What does Crowfall have in common in World of Warcraft? Very little – which is the entire point. ArtCraft founders Gordon Walton and Todd Coleman are less interested in competing with WoW than taking MMOs into uncharted territories, creating characters who can leave a permanent impact on the face of countless worlds. That sales pitch quickly made Crowfall – which was already promising to combine elements from EVE Online and Game of Thrones – into one of the fastest growing video game campaigns ever crowdfunded.
Crowfall is set in a universe where the gods have empowered champions – called crows – to stand against The Hunger, an undead army consuming hundreds of worlds. But unlike other MMOs, these dying worlds aren’t static, they’re temporary. ArtCraft Entertainment plans to host dozens of servers, each containing a procedurally generated world for a few months – until the crows complete their objectives or the world finally dies. At that point, players leave the planet’s husk with their spoils and find a new server with a procedurally generated world to play in.
Coleman describes the experience as a combination of MMORPGs with Civilization-styled strategy gameplay – right down to procedurally generated worlds. “When you come in the server you’re surrounded by Fog of War,” Coleman told The Escapist. “You have to scout out resources and weapons, and build fortifications, and lay siege to your neighbors, and your goal is literally to conquer that world before it is destroyed … So you can still keep the advancement that you gained, but you move on to the next campaign.”

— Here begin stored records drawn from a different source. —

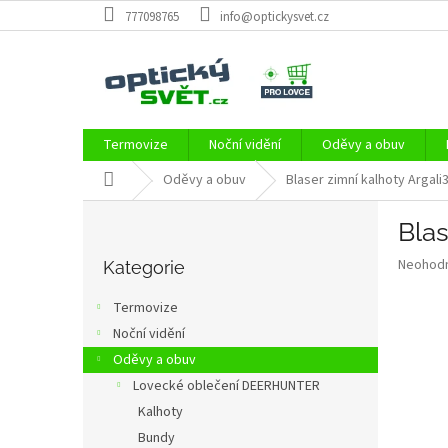
Přejít
777098765
info@optickysvet.cz
na
obsah
Termovize
Noční vidění
Oděvy a obuv
Domů
Oděvy a obuv
Blaser zimní kalhoty Argali
P
Blas
o
Přeskočit
s
Průměr
Neohod
kategorie
Kategorie
t
hodnoce
r
produkt
Termovize
a
je
Noční vidění
0,0
n
z
Oděvy a obuv
n
5
í
Lovecké oblečení DEERHUNTER
hvězdič
p
Kalhoty
a
Bundy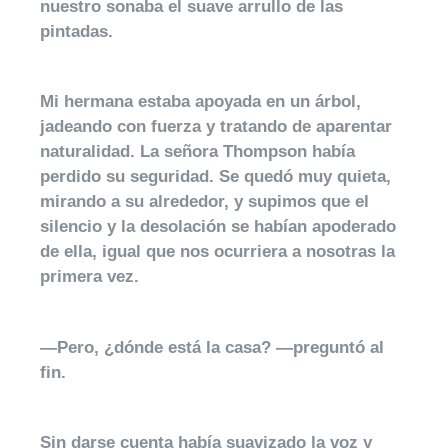
nuestro sonaba el suave arrullo de las
pintadas.
Mi hermana estaba apoyada en un árbol,
jadeando con fuerza y tratando de aparentar
naturalidad. La señora Thompson había
perdido su seguridad. Se quedó muy quieta,
mirando a su alrededor, y supimos que el
silencio y la desolación se habían apoderado
de ella, igual que nos ocurriera a nosotras la
primera vez.
—Pero, ¿dónde está la casa? —preguntó al
fin.
Sin darse cuenta había suavizado la voz y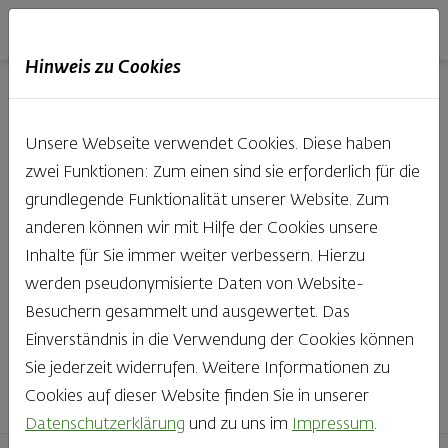
Haubis
DE
EN
IT
Hinweis zu Cookies
Unsere Produkte aus der
Unsere Webseite verwendet Cookies. Diese haben
Backstube entdecken
zwei Funktionen: Zum einen sind sie erforderlich für die
grundlegende Funktionalität unserer Website. Zum
Was gibt es Schöneres, als bei Brot & Gebäck die Qual
anderen können wir mit Hilfe der Cookies unsere
der Wahl zu haben? Noch dazu, wenn so großer Wert
Inhalte für Sie immer weiter verbessern. Hierzu
auf den kleinen, feinen Unterschied gelegt wird, wie bei
werden pseudonymisierte Daten von Website-
Haubis. Beste Zutaten und Handwerk, das seinen
Besuchern gesammelt und ausgewertet. Das
Namen auch verdient – das schmeckt man einfach!
Einverständnis in die Verwendung der Cookies können
Sie jederzeit widerrufen. Weitere Informationen zu
Finden Sie Ihr Lieblingsprodukt
Cookies auf dieser Website finden Sie in unserer
Datenschutzerklärung
und zu uns im
Impressum
.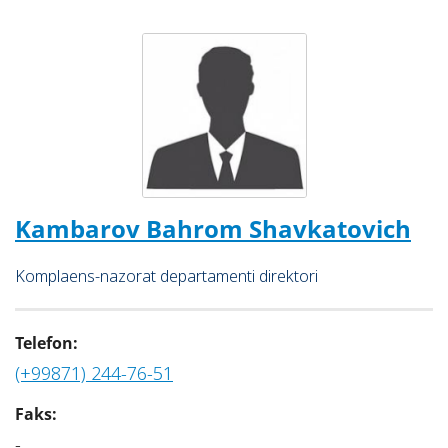
Kambarov Bahrom Shavkatovich
Komplaens-nazorat departamenti direktori
Telefon:
(+99871) 244-76-51
Faks:
-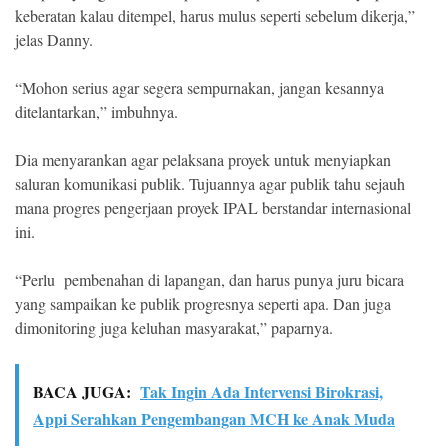
keberatan kalau ditempel, harus mulus seperti sebelum dikerja,”
jelas Danny.
“Mohon serius agar segera sempurnakan, jangan kesannya
ditelantarkan,” imbuhnya.
Dia menyarankan agar pelaksana proyek untuk menyiapkan
saluran komunikasi publik. Tujuannya agar publik tahu sejauh
mana progres pengerjaan proyek IPAL berstandar internasional
ini.
“Perlu pembenahan di lapangan, dan harus punya juru bicara
yang sampaikan ke publik progresnya seperti apa. Dan juga
dimonitoring juga keluhan masyarakat,” paparnya.
BACA JUGA:
Tak Ingin Ada Intervensi Birokrasi,
Appi Serahkan Pengembangan MCH ke Anak Muda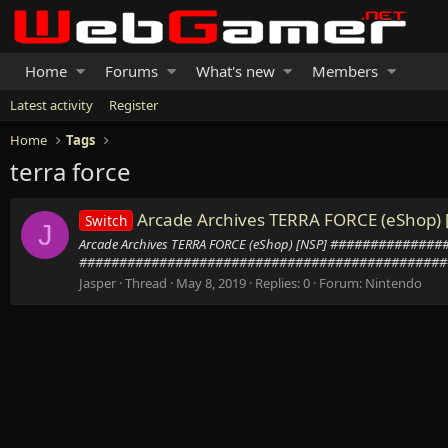
Home
Forums
What's new
Members
Latest activity
Register
Home
Tags
terra force
Arcade Archives TERRA FORCE (eShop) 
Switch
J
Arcade Archives TERRA FORCE (eShop) [NSP] ########
###############################################
Jasper
Thread
May 8, 2019
Replies: 0
Forum:
Nintendo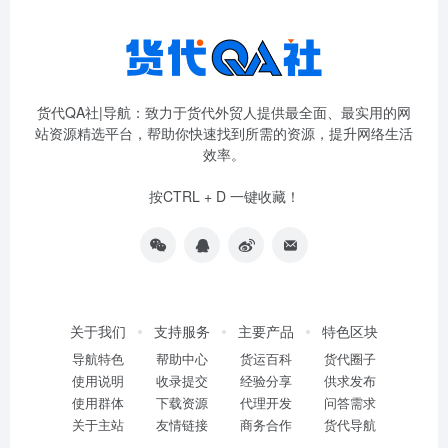
货代QA社|导航：致力于货代外贸人提供最全面、最实用的网
站资源精选平台，帮助你快速找到所需的资源，提升网络生活
效率。
按CTRL + D 一键收藏！
关于我们
支持服务
主要产品
特色区块
导航特色
帮助中心
货运百科
货代圈子
使用说明
收录提交
经验分享
供求发布
使用群体
下载资源
代理开发
问答需求
关于主站
友情链接
商务合作
货代导航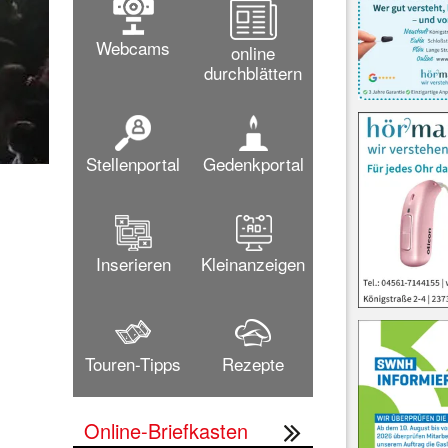
Webcams
online
durchblättern
Stellenportal
Gedenkportal
Inserieren
Kleinanzeigen
Touren-Tipps
Rezepte
Online-Briefkasten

In short, this means every single campaign world offers a vastly different experience. Each new server will present a fresh landscape where players build structures to defend territory and alter the environment to suit their needs. And unlike traditional MMOs, the usual two-army faction system will be dropped for more complex allegiances between gods and guilds. Combined, you can forget about subjective Horde vs. Alliance debates – teams will back up their preferences objectively through victory and failure. “One group wins and can say we won,” Coleman said. “It’s not an argument. It’s like ‘Nope, that group won, they are the tournament leaders and the Superbowl winners of 2014.'”
But campaigns are only one side of the game. The second half is established by the Eternal Kingdoms, player-run worlds that are permanent but have no native resources. Each player will be granted their own Eternal Kingdom, where resources earned from campaigns can be used to construct new structures. The twist is that players can be accepted into fellow Eternal Kingdoms and taxed to build a home on a land grant – almost like a feudal-based Minecraft. “The larger Eternal Kingdoms [will] have lots of people who are living there,” Walton said. “There’s going to be lots of economic activity, lots of socialization activity going on in these, lots of building activity going on.”
Campaign play and Eternal Kingdoms are meant to complement each other – players gather resources among the worlds and bring them home for sale and construction. But powerful players are perfectly free to hire others to gather resources for them. And since the economies are entirely player-run, simply developing your territory can become an experience all to itself. “Economic trading and building a mercantile empire,” Coleman said. “There. That could be somebody’s entire game and they could never go into the campaigns if they want to.”
When you are visiting the campaigns, Crowfall’s format lets players experience something few MMOs allow – custom rules. Outside of giving each world a distinctly visual style, each server will tweak Crowfall mechanics in various ways – sometimes subtly, other times obviously. One world may take the approach of traditional MMO rules, while others completely twist expectations. “You’ve seen ‘This is a PK server, this is a roleplaying server’,” Coleman explained. “But the idea of, okay this server has gunpowder… or this server has no magic, a no-magic zone… What will that do? And the neat thing about it is that since these are time-limited, we can do more experimentation. And if we screw up … alright, we just won’t do that one again.”